§ **Task directions**
Scan the records for the string "Sheinbaum", then copy each line that has it.

§ **Exercise materials**
* * * * * * * * *
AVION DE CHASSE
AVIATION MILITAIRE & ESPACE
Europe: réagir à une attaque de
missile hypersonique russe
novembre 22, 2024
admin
* * * * * * * * *
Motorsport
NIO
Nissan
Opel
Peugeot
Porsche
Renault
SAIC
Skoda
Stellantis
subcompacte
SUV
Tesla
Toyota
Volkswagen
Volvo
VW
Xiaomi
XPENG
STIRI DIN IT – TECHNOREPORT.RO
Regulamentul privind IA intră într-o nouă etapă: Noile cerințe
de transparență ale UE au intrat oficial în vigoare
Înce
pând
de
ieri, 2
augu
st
* * * * * * * * *
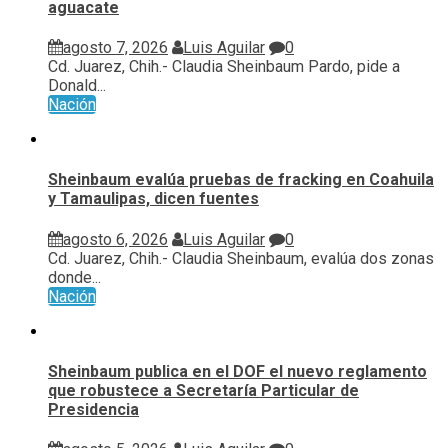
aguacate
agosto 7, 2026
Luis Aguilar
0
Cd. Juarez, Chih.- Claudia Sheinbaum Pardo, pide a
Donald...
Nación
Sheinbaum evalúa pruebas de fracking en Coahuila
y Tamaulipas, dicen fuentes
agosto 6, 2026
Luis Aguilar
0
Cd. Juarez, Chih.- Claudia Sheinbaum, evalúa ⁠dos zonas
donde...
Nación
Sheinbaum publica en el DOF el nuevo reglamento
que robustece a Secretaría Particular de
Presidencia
* * * * * * * * *
§ **Expected output**
Cd. Juarez, Chih.- Claudia Sheinbaum Pardo, pide a
Sheinbaum evalúa pruebas de fracking en Coahuila
Cd. Juarez, Chih.- Claudia Sheinbaum, evalúa ⁠dos zonas
Sheinbaum publica en el DOF el nuevo reglamento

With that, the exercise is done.